I had such a wonderful time in both edchats today (at noon, AND at 7 PM) but I wanted to reflect on the latter chat, mostly because it's fresher in my mind, and I love talking and thinking about collaboration!
I realize I didn't do much of an introduction in my first post, but I am a fairly new teacher. I spent nearly a year doing Resource and Methods (working with students on SEPs, our version of the IEP) in my first year, followed by a year working in a Behaviour Intervention program in two schools, and finally this past year I spent September - December teaching grade three at one school, before I got a position back at my original school teaching grade one.
My first two years of teaching, as a specialist who did a lot of push-in work with my students, I had a great opportunity to work closely with teachers who were more than happy to have an eager learner in their classroom who was also willing to work.
Apart from my short stint in grade three, I have always been at the same school, even doing student teaching, and I look forward to returning to this school to teach grade two in the mornings next year.
During my second year of teaching, our district jumped on the PLC model, and we began to collaborate. We were given time each week to collaborate on lesson ideas, or whatever was on the agenda, usually given by the principal. While this was not a terrible thing, as I shared in the chat, forced collaboration is far from the best type of collaboration.
I didn't see true collaboration until I left that school for a short stint. I was called on a Friday afternoon two weeks into the school year and asked if I was interested in teaching grade three until Christmas... starting Monday. Of course, the answer was yes, but my mind was going in circles. I was in my third year of teaching, and yet I had NO classroom experience other than my student teaching. I came in Saturday and Sunday to set up a classroom (it was pretty much completely empty)... I prepared a quick lesson plan, and hoped that I could figure out what I was doing pretty quickly!
Then I met her. My next door neighbour was also teaching grade three (also for the first time, she had previously done grade two and several years of literacy intervention). She was eager to help, and a friendship was formed very quickly. We both would search for resources in a school with very few resources for our grade level (this was the first year this school had an English grade three!) She would pop into my classroom at the end of the day, an I would pop into hers... the question would be "So what are you doing tomorrow?" But it was never done in an "I'm too lazy to do any planning myself" kind of way, it was always in the spirit of true collaboration. Taking an idea and making it our own. When the time came to move back to my new school, I was excited, but also worried about missing my collaborator!
When I got back to my old school to teach first grade, and it was just the same. We had our weekly meetings, but the best collaboration was done after school with the conversation that involved "What are you doing tomorrow?" I was able to learn SO much from this collaboration, and I feel it made me a much better teacher.
I remember coming in as a teacher and being worried about not knowing all the answers. I'm so glad I don't have to worry about doing it all on my own. Teaching isn't meant to be done with the door shut (unless there is someone drilling things into the wall, or some other loud ruckus that distracts everyone of course!)
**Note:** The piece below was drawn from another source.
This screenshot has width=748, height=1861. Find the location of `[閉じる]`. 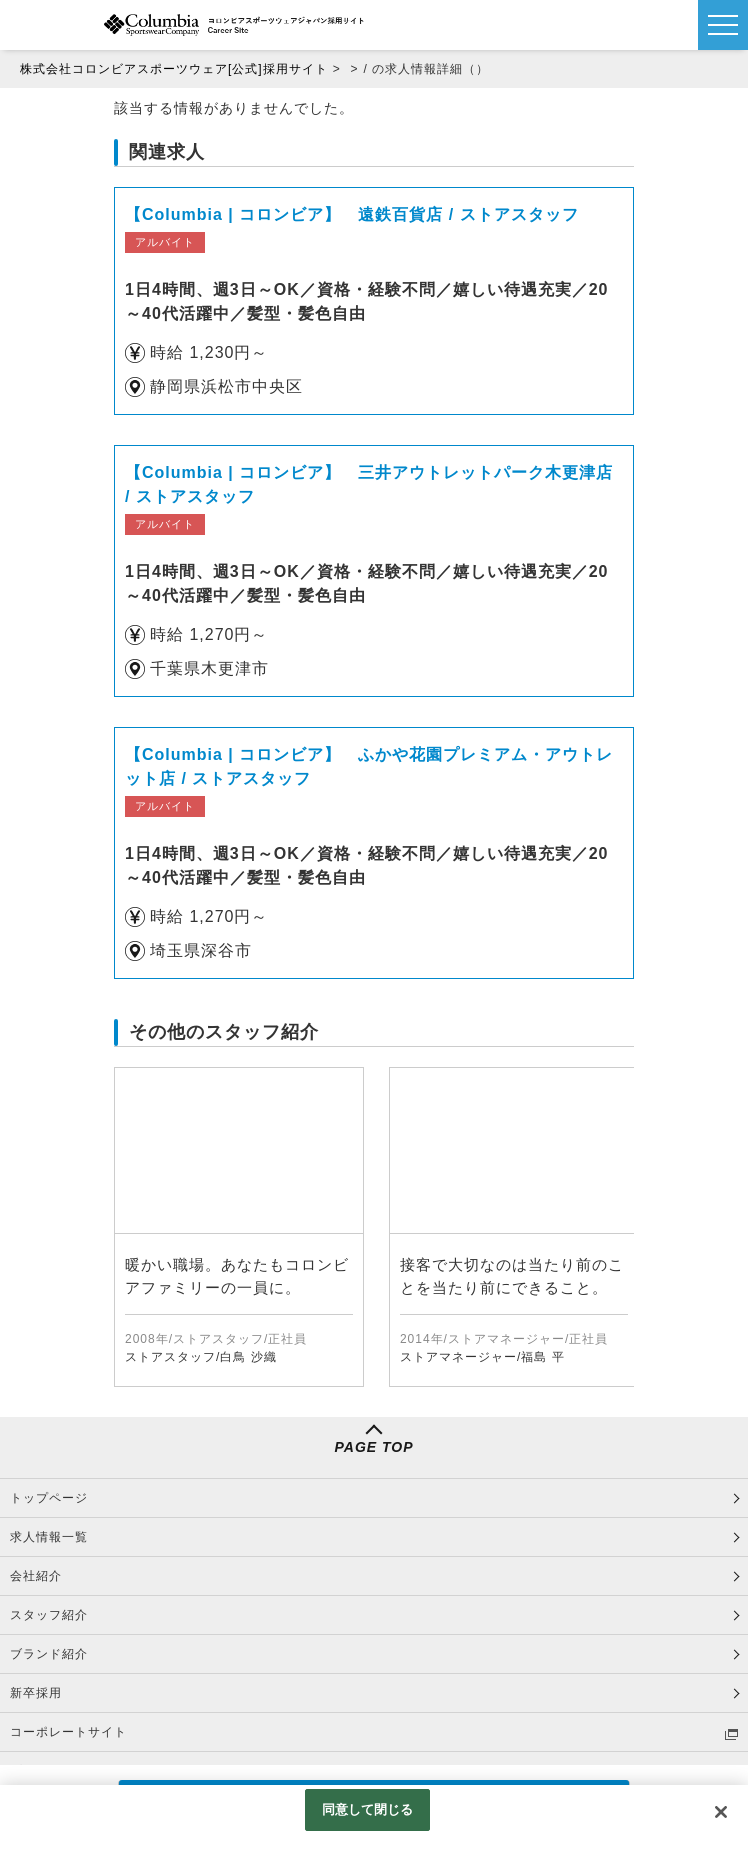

So the question is, have I been really lucky to be able to collaborate in my school? Am I the norm, or the exception? Based on some of the edchat conversation, it would seem that I may be the exception. What are your experiences with collaboration? Is it just that people don't see these casual conversations as collaboration? Is my idea of collaboration mistaken? I just feel like collaboration is so easy, that I must be missing something!
(And despite my saying, tongue firmly in cheek, that I know it all in edchat, I will fully admit that I know very little, which makes collaboration so important to me!)